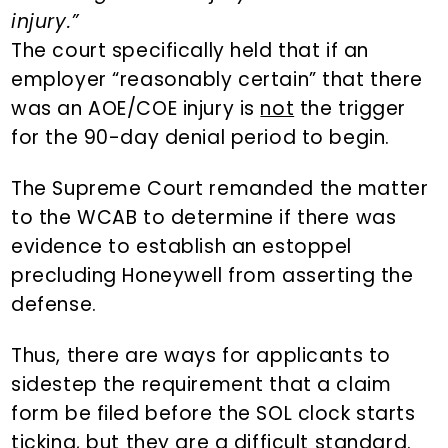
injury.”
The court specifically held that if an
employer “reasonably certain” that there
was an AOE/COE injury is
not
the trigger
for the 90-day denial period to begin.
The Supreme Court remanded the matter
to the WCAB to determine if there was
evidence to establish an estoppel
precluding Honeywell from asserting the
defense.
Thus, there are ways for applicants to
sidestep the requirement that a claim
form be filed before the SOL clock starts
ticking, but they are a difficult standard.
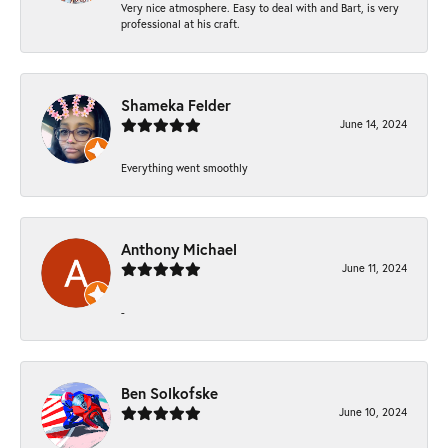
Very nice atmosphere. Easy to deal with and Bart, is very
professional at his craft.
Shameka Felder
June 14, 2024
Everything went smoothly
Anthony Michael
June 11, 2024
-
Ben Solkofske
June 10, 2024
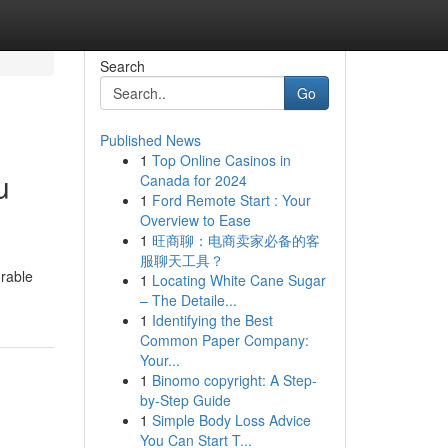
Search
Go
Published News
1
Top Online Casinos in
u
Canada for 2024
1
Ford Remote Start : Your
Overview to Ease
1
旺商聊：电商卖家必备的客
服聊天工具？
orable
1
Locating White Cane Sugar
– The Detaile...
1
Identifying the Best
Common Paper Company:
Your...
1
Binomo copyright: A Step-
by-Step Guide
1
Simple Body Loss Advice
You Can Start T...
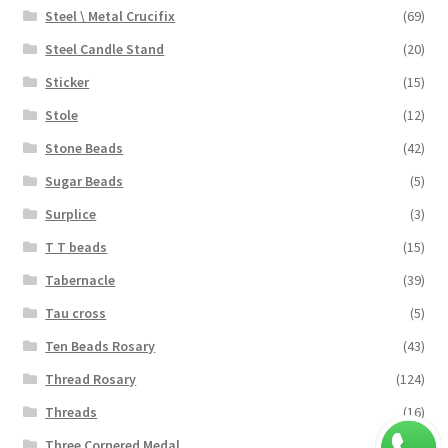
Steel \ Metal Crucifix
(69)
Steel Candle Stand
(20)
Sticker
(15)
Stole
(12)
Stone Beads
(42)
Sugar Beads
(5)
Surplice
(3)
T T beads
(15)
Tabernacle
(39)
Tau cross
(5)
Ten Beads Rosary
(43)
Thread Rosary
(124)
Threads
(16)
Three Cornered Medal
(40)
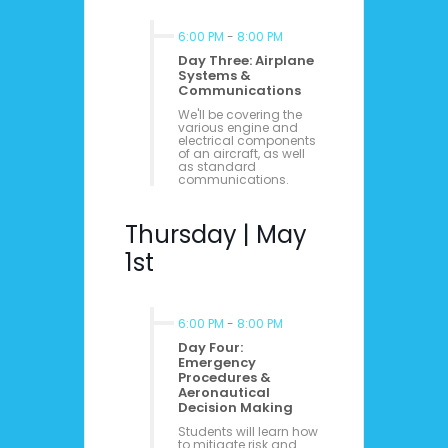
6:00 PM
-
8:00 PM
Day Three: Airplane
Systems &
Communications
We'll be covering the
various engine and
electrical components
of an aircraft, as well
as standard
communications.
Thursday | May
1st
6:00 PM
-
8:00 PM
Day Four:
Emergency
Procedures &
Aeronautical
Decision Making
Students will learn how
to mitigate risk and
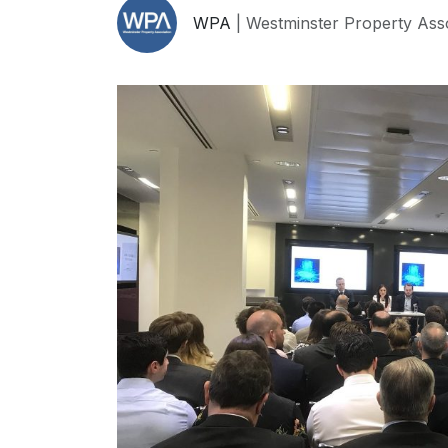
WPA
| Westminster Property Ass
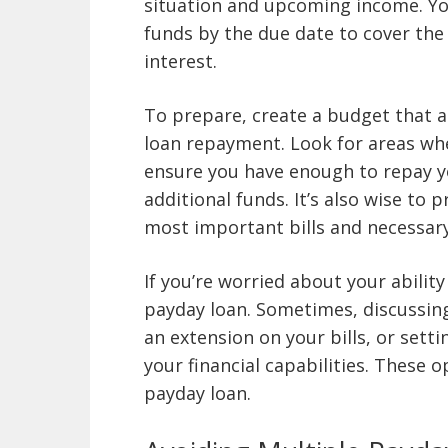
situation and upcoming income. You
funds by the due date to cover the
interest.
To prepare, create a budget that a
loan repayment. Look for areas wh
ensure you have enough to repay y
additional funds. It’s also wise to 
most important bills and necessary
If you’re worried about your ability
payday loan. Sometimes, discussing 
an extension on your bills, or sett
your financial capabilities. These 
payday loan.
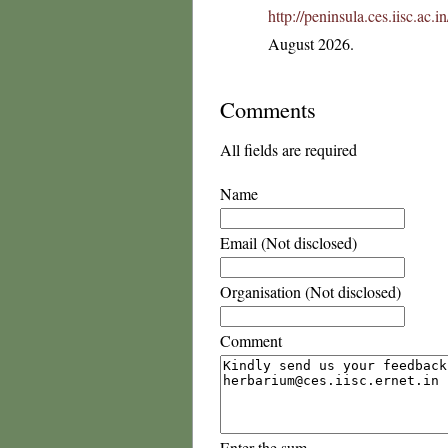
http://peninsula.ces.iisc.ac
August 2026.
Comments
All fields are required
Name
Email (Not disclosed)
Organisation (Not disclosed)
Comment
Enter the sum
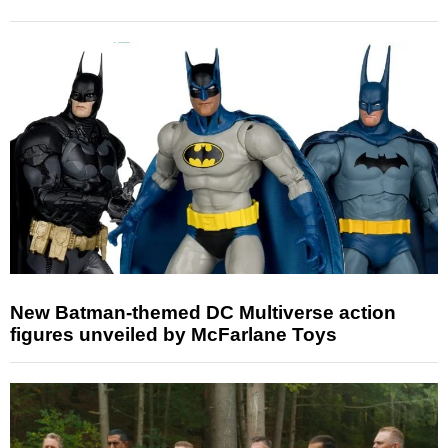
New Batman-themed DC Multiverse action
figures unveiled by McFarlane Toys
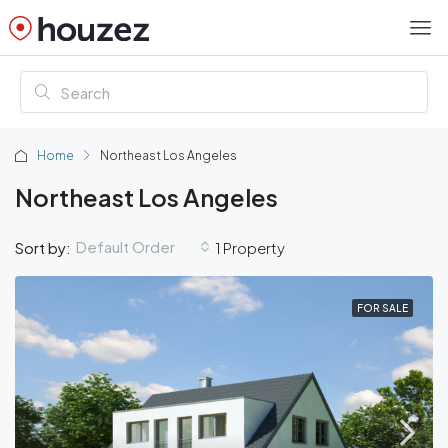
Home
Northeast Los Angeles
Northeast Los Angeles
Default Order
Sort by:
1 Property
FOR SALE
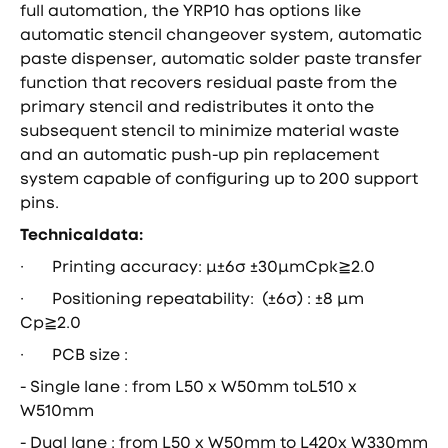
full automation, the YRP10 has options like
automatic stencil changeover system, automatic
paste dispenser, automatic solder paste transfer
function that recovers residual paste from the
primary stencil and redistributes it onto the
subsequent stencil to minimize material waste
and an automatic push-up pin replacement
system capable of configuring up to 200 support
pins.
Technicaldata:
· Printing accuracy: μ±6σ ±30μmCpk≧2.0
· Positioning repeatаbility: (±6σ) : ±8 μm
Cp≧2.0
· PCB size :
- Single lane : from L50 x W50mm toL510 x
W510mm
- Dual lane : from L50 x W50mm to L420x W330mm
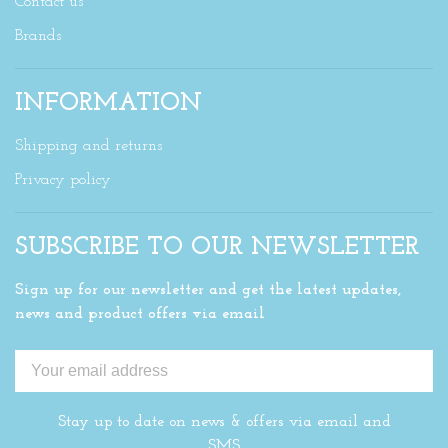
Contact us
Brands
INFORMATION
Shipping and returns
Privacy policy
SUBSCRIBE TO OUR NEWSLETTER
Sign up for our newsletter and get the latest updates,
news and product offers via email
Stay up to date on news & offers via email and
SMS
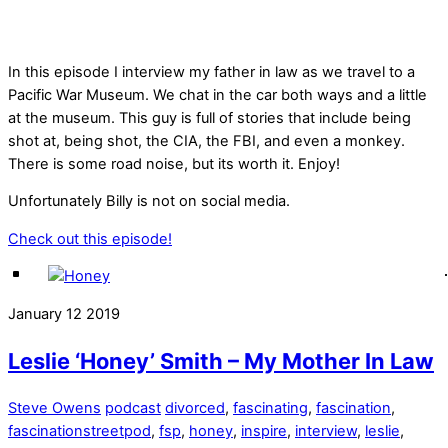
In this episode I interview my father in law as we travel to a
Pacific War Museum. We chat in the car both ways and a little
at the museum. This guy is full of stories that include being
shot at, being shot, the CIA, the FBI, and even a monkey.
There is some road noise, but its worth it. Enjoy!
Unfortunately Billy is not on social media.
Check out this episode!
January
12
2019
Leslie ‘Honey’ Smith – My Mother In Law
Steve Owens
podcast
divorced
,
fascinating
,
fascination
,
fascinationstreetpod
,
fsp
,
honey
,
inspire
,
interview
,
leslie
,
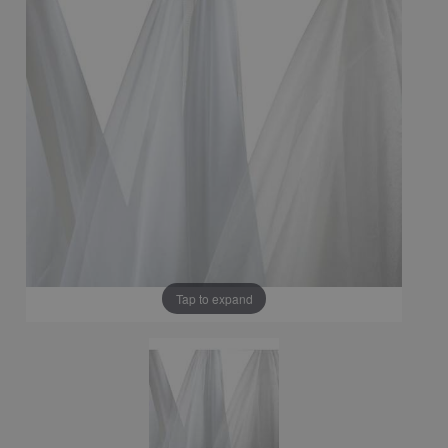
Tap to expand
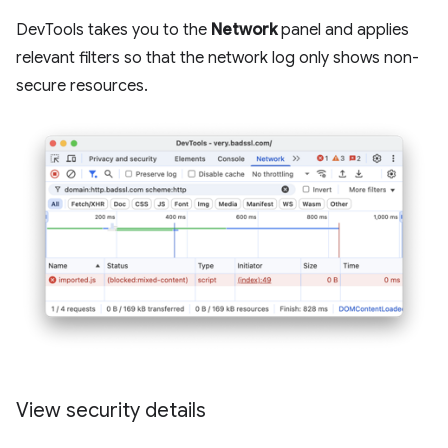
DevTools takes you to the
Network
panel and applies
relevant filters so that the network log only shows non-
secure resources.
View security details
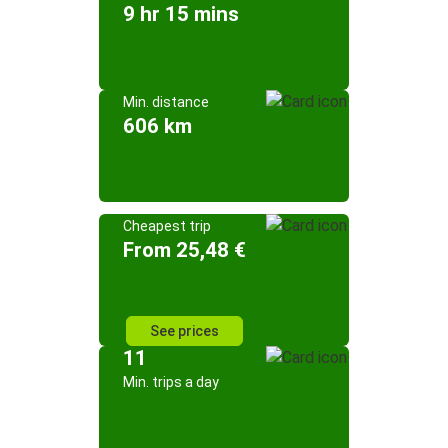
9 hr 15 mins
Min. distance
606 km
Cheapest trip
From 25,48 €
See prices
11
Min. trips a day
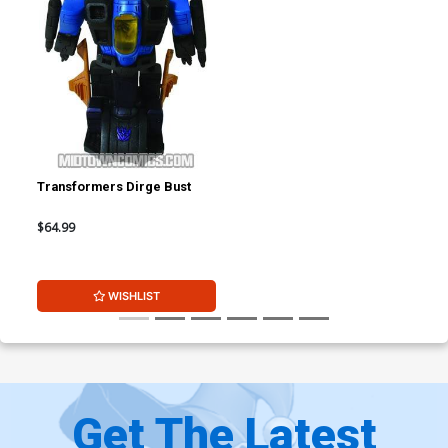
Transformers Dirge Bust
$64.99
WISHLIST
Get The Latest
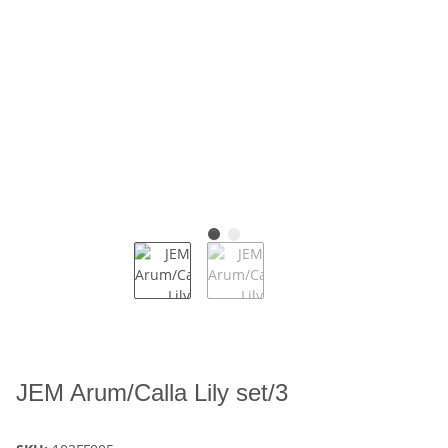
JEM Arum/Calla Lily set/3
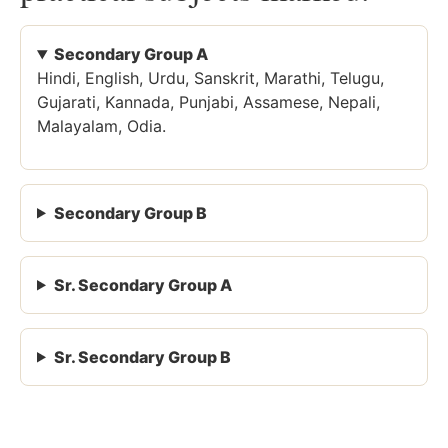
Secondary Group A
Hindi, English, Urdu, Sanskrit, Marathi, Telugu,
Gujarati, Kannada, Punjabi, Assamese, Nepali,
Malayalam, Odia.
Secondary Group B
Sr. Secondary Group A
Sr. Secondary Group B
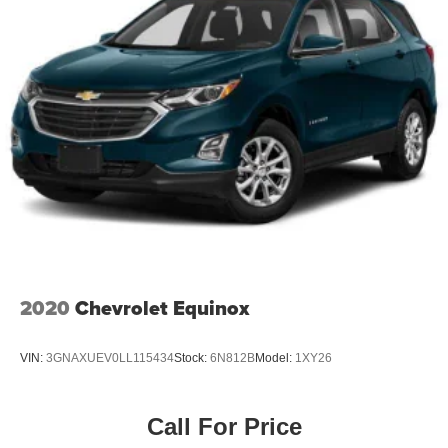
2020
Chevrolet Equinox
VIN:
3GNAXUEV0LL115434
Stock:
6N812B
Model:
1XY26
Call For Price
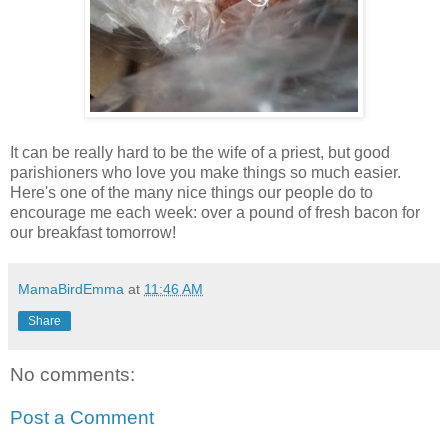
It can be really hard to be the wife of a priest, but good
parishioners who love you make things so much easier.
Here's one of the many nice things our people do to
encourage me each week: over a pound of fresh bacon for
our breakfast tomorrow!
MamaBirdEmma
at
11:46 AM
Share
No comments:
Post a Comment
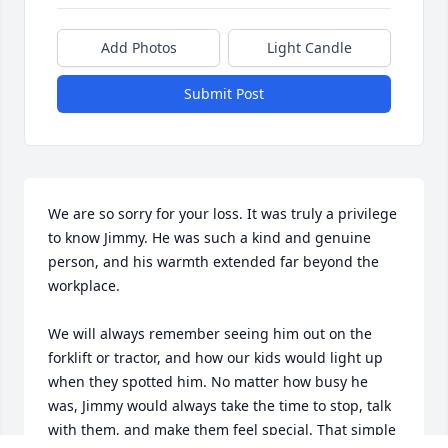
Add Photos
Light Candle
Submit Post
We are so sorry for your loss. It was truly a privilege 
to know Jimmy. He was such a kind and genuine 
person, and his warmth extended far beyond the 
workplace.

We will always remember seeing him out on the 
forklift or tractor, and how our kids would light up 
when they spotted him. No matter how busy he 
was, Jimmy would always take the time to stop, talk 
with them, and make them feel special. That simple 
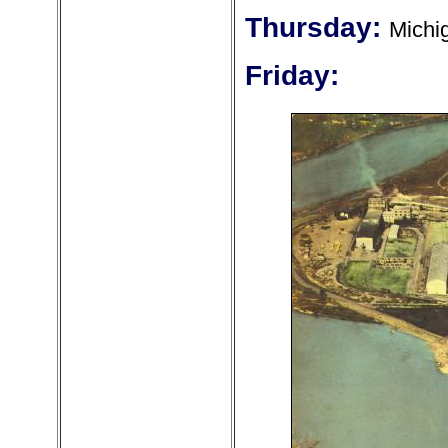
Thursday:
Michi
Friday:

* * * * *

WHAT THE TASK ASKS: In the copy, include every line of the records exactly and none of the images.

RESULT OF THE EXERCISE:
injury.”
The court specifically held that if an
employer “reasonably certain” that there
was an AOE/COE injury is
not
the trigger
for the 90-day denial period to begin.
The Supreme Court remanded the matter
to the WCAB to determine if there was
evidence to establish an estoppel
precluding Honeywell from asserting the
defense.
Thus, there are ways for applicants to
sidestep the requirement that a claim
form be filed before the SOL clock starts
ticking, but they are a difficult standard.
Very nice atmosphere. Easy to deal with and Bart, is very
professional at his craft.
Shameka Felder
June 14, 2024
Everything went smoothly
Anthony Michael
June 11, 2024
-
Ben Solkofske
June 10, 2024
Search
Go
Published News
1
Top Online Casinos in
u
Canada for 2024
1
Ford Remote Start : Your
Overview to Ease
1
旺商聊：电商卖家必备的客
服聊天工具？
orable
1
Locating White Cane Sugar
– The Detaile...
1
Identifying the Best
Common Paper Company:
Your...
1
Binomo copyright: A Step-
by-Step Guide
1
Simple Body Loss Advice
You Can Start T...
Steel \ Metal Crucifix
(69)
Steel Candle Stand
(20)
Sticker
(15)
Stole
(12)
Stone Beads
(42)
Sugar Beads
(5)
Surplice
(3)
T T beads
(15)
Tabernacle
(39)
Tau cross
(5)
Ten Beads Rosary
(43)
Thread Rosary
(124)
Threads
(16)
Three Cornered Medal
(40)
6:00 PM
-
8:00 PM
Day Three: Airplane
Systems &
Communications
We'll be covering the
various engine and
electrical components
of an aircraft, as well
as standard
communications.
Thursday | May
1st
6:00 PM
-
8:00 PM
Day Four:
Emergency
Procedures &
Aeronautical
Decision Making
Students will learn how
to mitigate risk and
WPA
| Westminster Property Ass
situation and upcoming income. You
funds by the due date to cover the
interest.
To prepare, create a budget that a
loan repayment. Look for areas wh
ensure you have enough to repay y
additional funds. It’s also wise to 
most important bills and necessary
If you’re worried about your ability
payday loan. Sometimes, discussing 
an extension on your bills, or sett
your financial capabilities. These 
payday loan.
http://peninsula.ces.iisc.ac
August 2026.
Comments
All fields are required
Name
Email (Not disclosed)
Organisation (Not disclosed)
Comment
Enter the sum
New Batman-themed DC Multiverse action
figures unveiled by McFarlane Toys
Home
Northeast Los Angeles
Northeast Los Angeles
Default Order
Sort by:
1 Property
FOR SALE
full automation, the YRP10 has options like
automatic stencil changeover system, automatic
paste dispenser, automatic solder paste transfer
function that recovers residual paste from the
primary stencil and redistributes it onto the
subsequent stencil to minimize material waste
and an automatic push-up pin replacement
system capable of configuring up to 200 support
pins.
Technicaldata:
· Printing accuracy: μ±6σ ±30μmCpk≧2.0
· Positioning repeatаbility: (±6σ) : ±8 μm
Cp≧2.0
· PCB size :
- Single lane : from L50 x W50mm toL510 x
W510mm
- Dual lane : from L50 x W50mm to L420x W330mm
Contact us
Brands
INFORMATION
Shipping and returns
Privacy policy
SUBSCRIBE TO OUR NEWSLETTER
Sign up for our newsletter and get the latest updates,
news and product offers via email
Stay up to date on news & offers via email and
SMS
In this episode I interview my father in law as we travel to a
Pacific War Museum. We chat in the car both ways and a little
at the museum. This guy is full of stories that include being
shot at, being shot, the CIA, the FBI, and even a monkey.
There is some road noise, but its worth it. Enjoy!
Unfortunately Billy is not on social media.
Check out this episode!
January
12
2019
Leslie ‘Honey’ Smith – My Mother In Law
Steve Owens
podcast
divorced
,
fascinating
,
fascination
,
fascinationstreetpod
,
fsp
,
honey
,
inspire
,
interview
,
leslie
,
Tap to expand
DevTools takes you to the
Network
panel and applies
relevant filters so that the network log only shows non-
secure resources.
View security details
9 hr 15 mins
Min. distance
606 km
Cheapest trip
From 25,48 €
See prices
11
Min. trips a day
Transformers Dirge Bust
$64.99
WISHLIST
Get The Latest
JEM Arum/Calla Lily set/3
Secondary Group A
Hindi, English, Urdu, Sanskrit, Marathi, Telugu,
Gujarati, Kannada, Punjabi, Assamese, Nepali,
Malayalam, Odia.
Secondary Group B
Sr. Secondary Group A
Sr. Secondary Group B
2020
Chevrolet Equinox
VIN:
3GNAXUEV0LL115434
Stock:
6N812B
Model:
1XY26
Call For Price
It can be really hard to be the wife of a priest, but good
parishioners who love you make things so much easier.
Here's one of the many nice things our people do to
encourage me each week: over a pound of fresh bacon for
our breakfast tomorrow!
MamaBirdEmma
at
11:46 AM
Share
No comments:
Post a Comment
Add Photos
Light Candle
Submit Post
We are so sorry for your loss. It was truly a privilege 
to know Jimmy. He was such a kind and genuine 
person, and his warmth extended far beyond the 
workplace.

We will always remember seeing him out on the 
forklift or tractor, and how our kids would light up 
when they spotted him. No matter how busy he 
was, Jimmy would always take the time to stop, talk 
with them, and make them feel special. That simple 
Thursday:
Michi
Friday:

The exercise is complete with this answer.